The conviction and sentencing of Serena Tobaccojuice is one of the most troubling illustrations of how Canada’s criminal legal and penal systems persistently fail Indigenous women and girls.
Serena, incarcerated since the age of 15. Nearly 30 years later, she remains in federal custody. Her recent guilty plea, stemming from an 18-minute incident at Nova Institution for Women that most staff believed would be dismissed as trivial, cannot be understood in isolation. It must be understood in the context of the profound trauma she has endured, the lack of meaningful avenues for prisoners to receive assistance, much less raise grievances, the absence of remedies for prisoners to address unlawful and inhumane treatment by staff, and the systemic discrimination embedded throughout Canada’s criminal legal system.
I have known Serena since she was a teenager. Over these decades, I have witnessed the horrific treatment she has endured at the hands of the state. She has survived conditions of confinement that too many others have not. LikeTona, Serena has been subjected to years of torturous isolation and solitary confinement, repeated transfers, caging, body chains, shackling, forced sedation, and, against all legal and medical guidelines, the use of gas and pepper spray—often, as the video evidence before the court showed, deployed directly into her face. Her access to treatment, culturally grounded programming, and supportive care has been scarce, inconsistent, and largely inaccessible. These are conditions no child – nor any adult – should ever be made to endure.
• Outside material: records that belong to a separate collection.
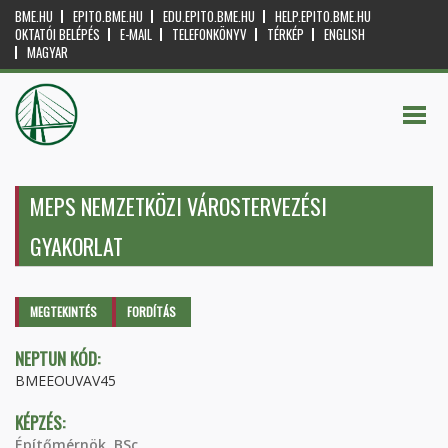
BME.HU
EPITO.BME.HU
EDU.EPITO.BME.HU
HELP.EPITO.BME.HU
OKTATÓI BELÉPÉS
E-MAIL
TELEFONKÖNYV
TÉRKÉP
ENGLISH
MAGYAR
MEPS NEMZETKÖZI VÁROSTERVEZÉSI
GYAKORLAT
Elsődleges fülek
MEGTEKINTÉS
(AKTÍV
FORDÍTÁS
FÜL)
NEPTUN KÓD:
BMEEOUVAV45
KÉPZÉS:
Építőmérnök, BSc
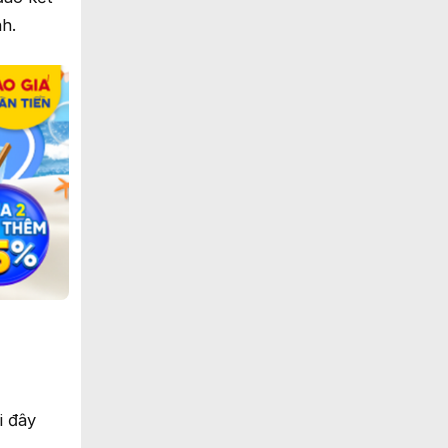
h.
i đây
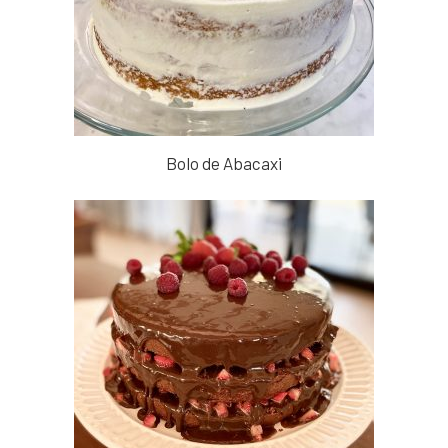
Bolo de Abacaxi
Serena’s life story reflects the intergenerational impacts of colonialism, racism and disconnection from culture via residential schools and state-sanctioned abuse in the child-welfare-to-prison pipeline. The violence, exploitation, and neglect she faced as a child, particularly in foster care, created the conditions for further victimization and criminalization within the criminal legal system.
Tragically, in the way Serena was dealt with, the system once again missed an opportunity to confront and correct the lack of viable mechanisms for prisoners to raise concerns about inhumane, punitive, and unlawful practices. Serena’s lived experiences to date–and the unwillingness or perceived inability of current actors to adequately address and redress gross injustices–raises a hard but vital question: How many more Indigenous women are serving life sentences in conditions that deepen trauma rather than heal it, and escalate and entrench rather than prevent, stop, and remedy discrimination and injustice?
We owe it to Serena, and every person whose life has been irreparably harmed by the very systems that were supposed to protect and support them, to demand better.